▶ [HOW TO COMPLETE THIS TASK] Go to the line holding "призывом по" in the data below and repeat it exactly, then each line after it up to and including the one holding "кардынал П’етра Паралін у пасланні на". Omit pictures.

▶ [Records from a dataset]
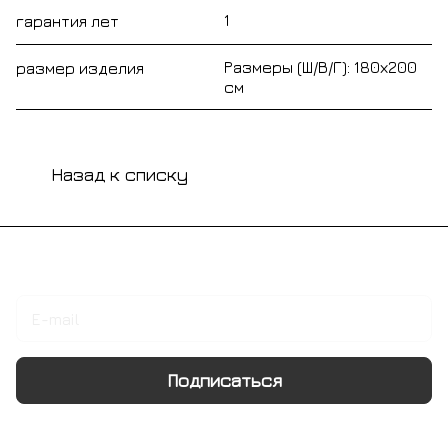
1
гарантия лет
Размеры (Ш/В/Г): 180х200
размер изделия
см
Назад к списку
Подписаться
на новости и акции
Подписаться
Интернет-магазин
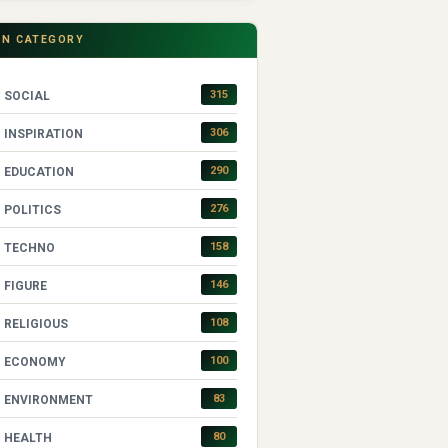
IN CATEGORY
315
SOCIAL
306
INSPIRATION
290
EDUCATION
276
POLITICS
158
TECHNO
146
FIGURE
108
RELIGIOUS
100
ECONOMY
83
ENVIRONMENT
80
HEALTH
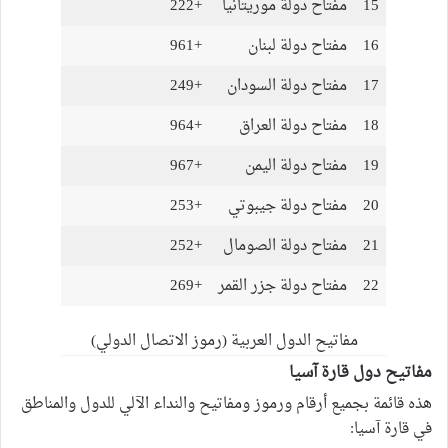
15
مفتاح دولة موريتانيا
+222
16
مفتاح دولة لبنان
+961
17
مفتاح دولة السودان
+249
18
مفتاح دولة العراق
+964
19
مفتاح دولة اليمن
+967
20
مفتاح دولة جيبوتي
+253
21
مفتاح دولة الصومال
+252
22
مفتاح دولة جزر القمر
+269
مفاتيح الدول العربية (رموز الاتصال الدولي)
مفاتيح دول قارة آسيا
هذه قائمة بجميع أرقام ورموز ومفاتيح والنداء الآلي للدول والمناطق
في قارة آسيا:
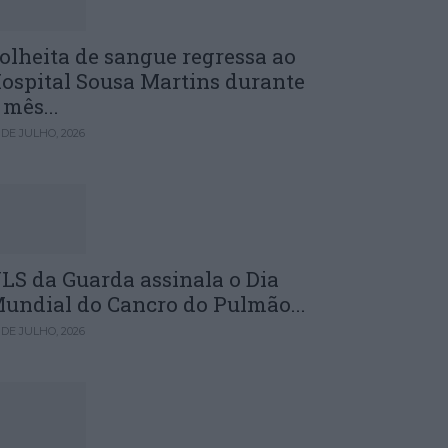
olheita de sangue regressa ao
ospital Sousa Martins durante
 mês...
 DE JULHO, 2026
LS da Guarda assinala o Dia
undial do Cancro do Pulmão...
 DE JULHO, 2026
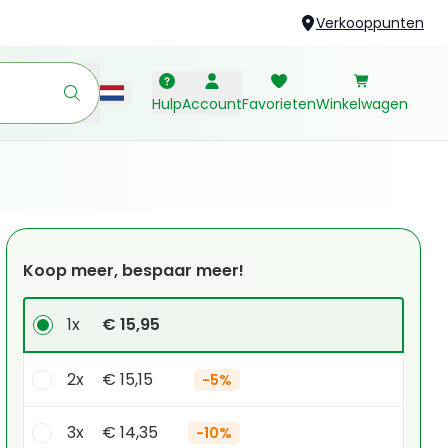
Verkooppunten
Hulp
Account
Favorieten
Winkelwagen
Koop meer, bespaar meer!
1x
€ 15,95
2x
€ 15,15
-
5%
3x
€ 14,35
-
10%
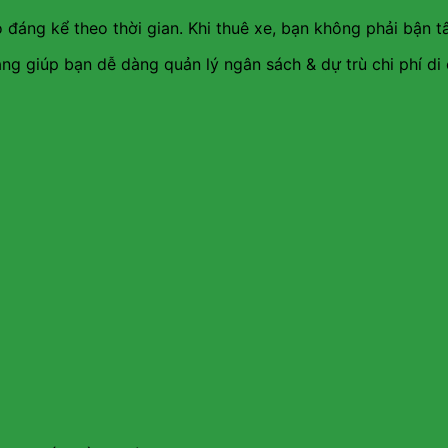
o đáng kể theo thời gian. Khi thuê xe, bạn không phải bận t
áng giúp bạn dễ dàng quản lý ngân sách & dự trù chi phí d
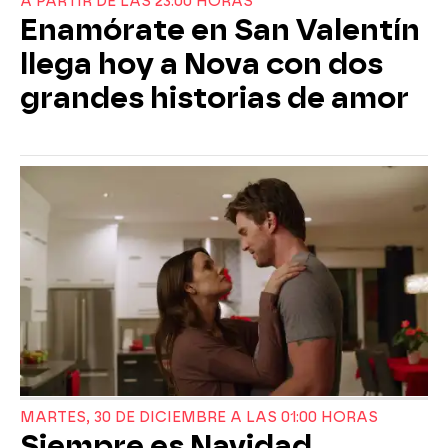
A PARTIR DE LAS 23:00 HORAS
Enamórate en San Valentín
llega hoy a Nova con dos
grandes historias de amor
MARTES, 30 DE DICIEMBRE A LAS 01:00 HORAS
Siempre es Navidad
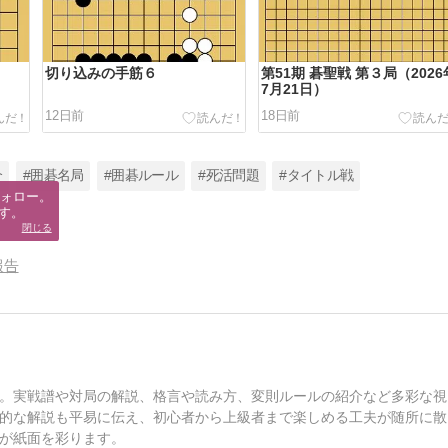
切り込みの手筋６
第51期 碁聖戦 第３局（2026
7月21日）
12日前
18日前
介
#囲碁名局
#囲碁ルール
#死活問題
#タイトル戦
ォロー。

す。
閉じる
報告
。実戦譜や対局の解説、格言や読み方、変則ルールの紹介など多彩な視
的な解説も平易に伝え、初心者から上級者まで楽しめる工夫が随所に散
が紙面を彩ります。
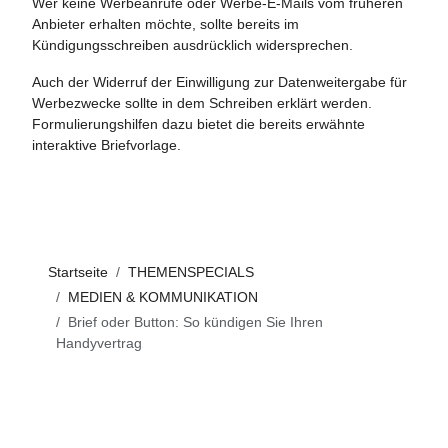
Wer keine Werbeanrufe oder Werbe-E-Mails vom früheren
Anbieter erhalten möchte, sollte bereits im
Kündigungsschreiben ausdrücklich widersprechen.
Auch der Widerruf der Einwilligung zur Datenweitergabe für
Werbezwecke sollte in dem Schreiben erklärt werden.
Formulierungshilfen dazu bietet die bereits erwähnte
interaktive
Briefvorlage
.
Startseite
THEMENSPECIALS
MEDIEN & KOMMUNIKATION
Brief oder Button: So kündigen Sie Ihren
Handyvertrag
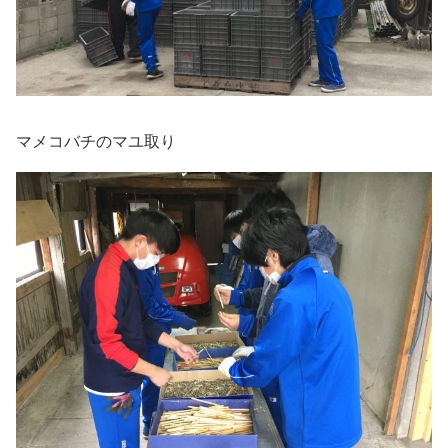
マメコバチのマユ取り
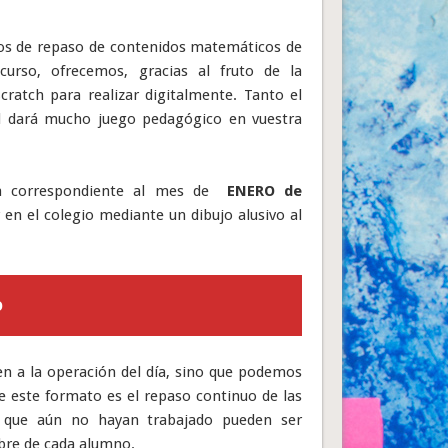
arios de repaso de contenidos matemáticos de
 curso, ofrecemos, gracias al fruto de la
Scratch para realizar digitalmente. Tanto el
al dará mucho juego pedagógico en vuestra
ia correspondiente al mes de
ENERO
de
en el colegio mediante un dibujo alusivo al
O
en a la operación del día, sino que podemos
de este formato es el repaso continuo de las
s que aún no hayan trabajado pueden ser
libre de cada alumno.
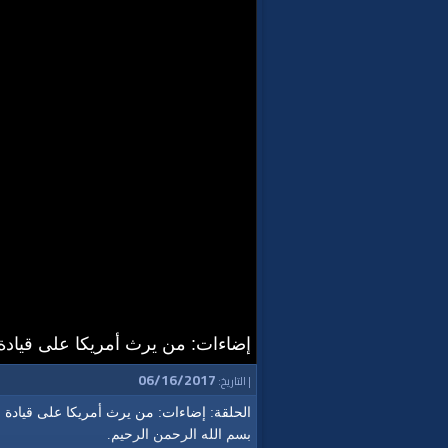
إضاءات: من يرث أمريكا على قيادة 
06/16/2017
| التاريخ:
الحلقة: إضاءات: من يرث أمريكا على قيادة ا
بسم الله الرحمن الرحيم.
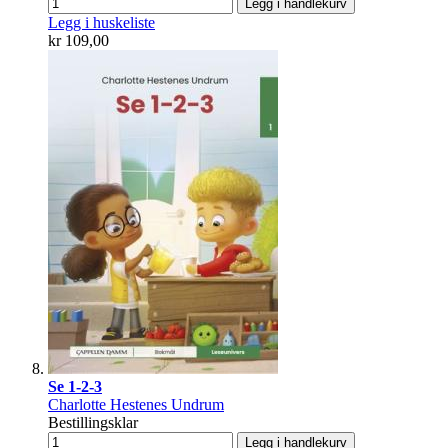
Legg i handlekurv
Legg i huskeliste
kr 109,00
Se 1-2-3
Charlotte Hestenes Undrum
Bestillingsklar
Legg i handlekurv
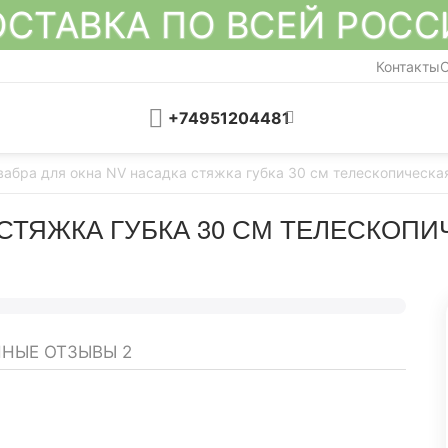
СТАВКА ПО ВСЕЙ РОС
Контакты
О
+74951204481
абра для окна NV насадка стяжка губка 30 см телескопическа
СТЯЖКА ГУБКА 30 СМ ТЕЛЕСКОПИЧ
ННЫЕ ОТЗЫВЫ
2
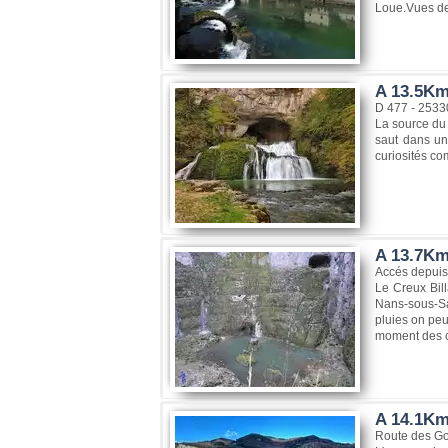
Loue.Vues de l
A 13.5Km
D 477 - 2533
La source du 
saut dans un
curiosités co
A 13.7Km
Accés depuis
Le Creux Bil
Nans-sous-Sai
pluies on peu
moment des c
A 14.1Km
Route des Go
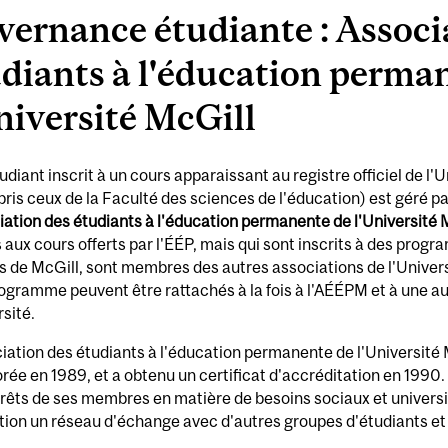
ernance étudiante : Associ
diants à l'éducation perma
niversité McGill
udiant inscrit à un cours apparaissant au registre officiel de l'U
ris ceux de la Faculté des sciences de l'éducation) est géré p
ation des étudiants à l'éducation permanente de l'Université 
s aux cours offerts par l'ÉÉP, mais qui sont inscrits à des pro
s de McGill, sont membres des autres associations de l'Universi
ogramme peuvent être rattachés à la fois à l'AÉÉPM et à une a
rsité.
iation des étudiants à l'éducation permanente de l'Université 
rée en 1989, et a obtenu un certificat d'accréditation en 199
érêts de ses membres en matière de besoins sociaux et universit
tion un réseau d'échange avec d'autres groupes d'étudiants et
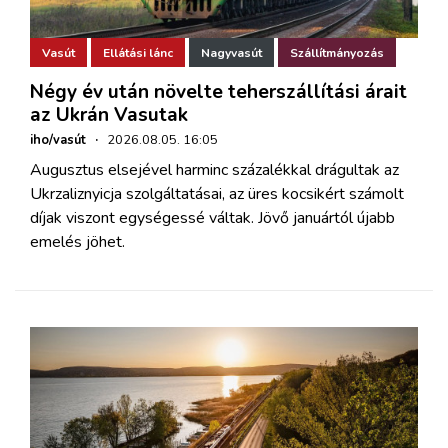
Vasút
Ellátási lánc
Nagyvasút
Szállítmányozás
Négy év után növelte teherszállítási árait
az Ukrán Vasutak
iho/vasút
·
2026.08.05. 16:05
Augusztus elsejével harminc százalékkal drágultak az
Ukrzaliznyicja szolgáltatásai, az üres kocsikért számolt
díjak viszont egységessé váltak. Jövő januártól újabb
emelés jöhet.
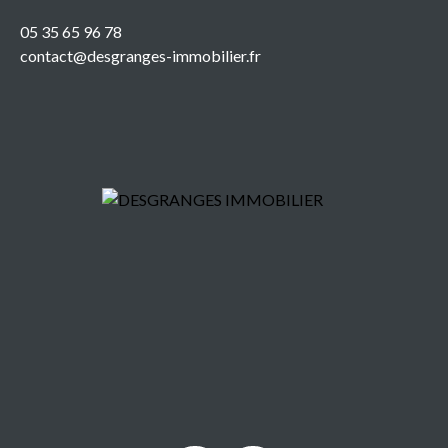
05 35 65 96 78
contact@desgranges-immobilier.fr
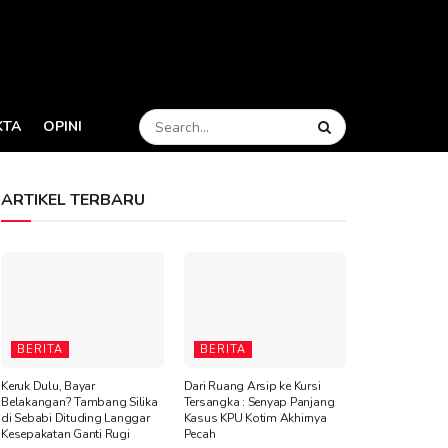
KTA
OPINI
ARTIKEL TERBARU
BERITA
BERITA
Keruk Dulu, Bayar
Dari Ruang Arsip ke Kursi
Belakangan? Tambang Silika
Tersangka : Senyap Panjang
di Sebabi Dituding Langgar
Kasus KPU Kotim Akhirnya
Kesepakatan Ganti Rugi
Pecah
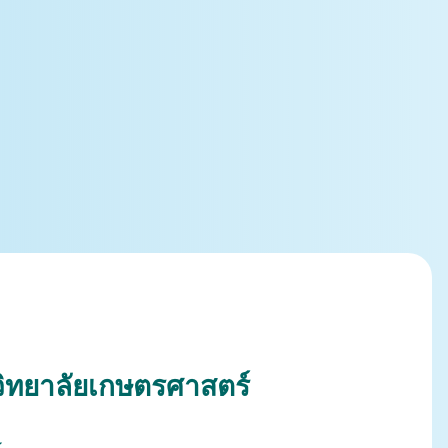
ิทยาลัยเกษตรศาสตร์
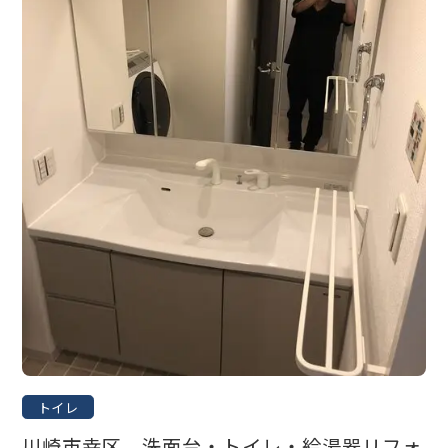
トイレ
川崎市幸区 洗面台・トイレ・給湯器リフォ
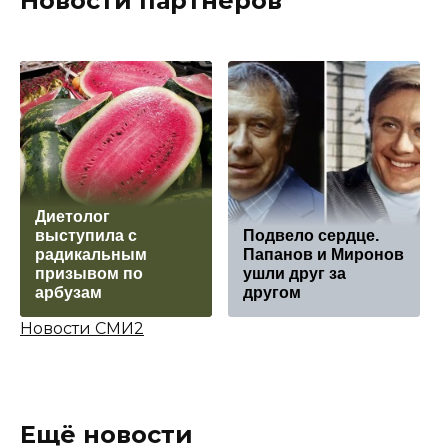
Новости партнёров
Диетолог
выступила с
Подвело сердце.
радикальным
Папанов и Миронов
призывом по
ушли друг за
арбузам
другом
Новости СМИ2
Ещё новости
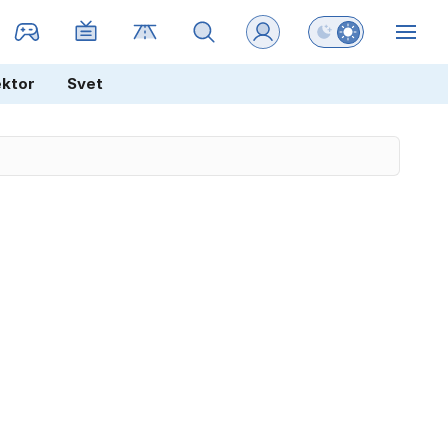
Preklopi barvni na
ZIN
ektor
Svet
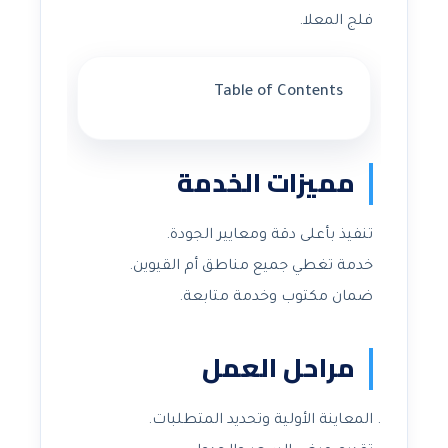
فلج المعلا.
Table of Contents
مميزات الخدمة
تنفيذ بأعلى دقة ومعايير الجودة.
خدمة تغطي جميع مناطق أم القيوين.
ضمان مكتوب وخدمة متابعة.
مراحل العمل
المعاينة الأولية وتحديد المتطلبات.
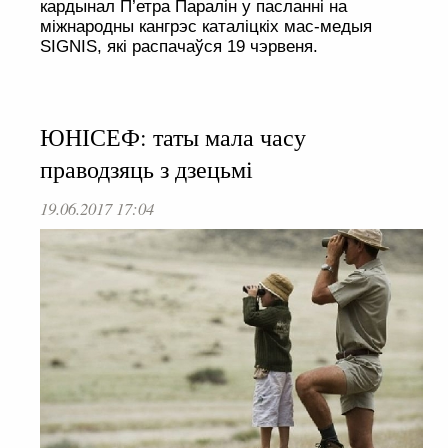
кардынал П’етра Паралін у пасланні на
міжнародны кангрэс каталіцкіх мас-медыя
SIGNIS, які распачаўся 19 чэрвеня.
ЮНІСЕФ: таты мала часу
праводзяць з дзецьмі
19.06.2017 17:04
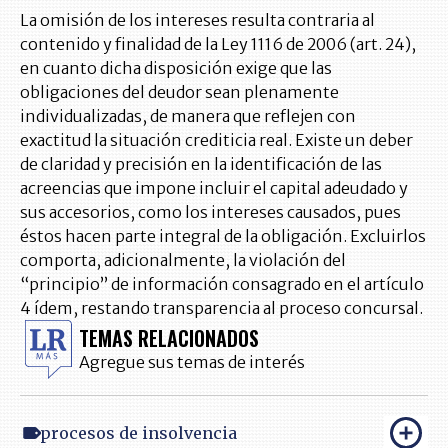
La omisión de los intereses resulta contraria al
contenido y finalidad de la Ley 1116 de 2006 (art. 24),
en cuanto dicha disposición exige que las
obligaciones del deudor sean plenamente
individualizadas, de manera que reflejen con
exactitud la situación crediticia real. Existe un deber
de claridad y precisión en la identificación de las
acreencias que impone incluir el capital adeudado y
sus accesorios, como los intereses causados, pues
éstos hacen parte integral de la obligación. Excluirlos
comporta, adicionalmente, la violación del
“principio” de información consagrado en el artículo
4 ídem, restando transparencia al proceso concursal.
TEMAS RELACIONADOS
Agregue sus temas de interés
procesos de insolvencia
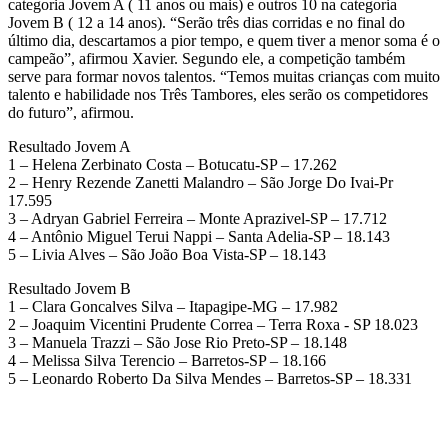
categoria Jovem A ( 11 anos ou mais) e outros 10 na categoria
Jovem B ( 12 a 14 anos). “Serão três dias corridas e no final do
último dia, descartamos a pior tempo, e quem tiver a menor soma é o
campeão”, afirmou Xavier. Segundo ele, a competição também
serve para formar novos talentos. “Temos muitas crianças com muito
talento e habilidade nos Três Tambores, eles serão os competidores
do futuro”, afirmou.
Resultado Jovem A
1 – Helena Zerbinato Costa – Botucatu‐SP – 17.262
2 – Henry Rezende Zanetti Malandro – São Jorge Do Ivai‐Pr
17.595
3 – Adryan Gabriel Ferreira – Monte Aprazivel‐SP – 17.712
4 – Antônio Miguel Terui Nappi – Santa Adelia‐SP – 18.143
5 – Livia Alves – São João Boa Vista‐SP – 18.143
Resultado Jovem B
1 – Clara Goncalves Silva – Itapagipe‐MG – 17.982
2 – Joaquim Vicentini Prudente Correa – Terra Roxa ‐ SP 18.023
3 – Manuela Trazzi – São Jose Rio Preto‐SP – 18.148
4 – Melissa Silva Terencio – Barretos‐SP – 18.166
5 – Leonardo Roberto Da Silva Mendes – Barretos‐SP – 18.331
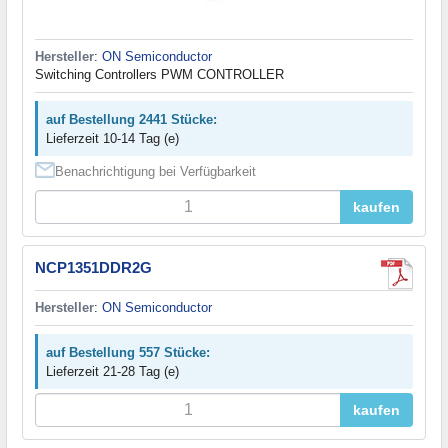
Hersteller
:
ON Semiconductor
Switching Controllers PWM CONTROLLER
auf Bestellung 2441 Stücke:
Lieferzeit 10-14 Tag (e)
Benachrichtigung bei Verfügbarkeit
kaufen
NCP1351DDR2G
Hersteller
:
ON Semiconductor
auf Bestellung 557 Stücke:
Lieferzeit 21-28 Tag (e)
kaufen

▶ [WRITTEN REPLY]
призывом по
ушли друг за
арбузам
другом
Новости СМИ2
Ещё новости
Preklopi barvni na
ZIN
ektor
Svet
فلج المعلا.
Table of Contents
مميزات الخدمة
تنفيذ بأعلى دقة ومعايير الجودة.
خدمة تغطي جميع مناطق أم القيوين.
ضمان مكتوب وخدمة متابعة.
مراحل العمل
المعاينة الأولية وتحديد المتطلبات.
кардынал П’етра Паралін у пасланні на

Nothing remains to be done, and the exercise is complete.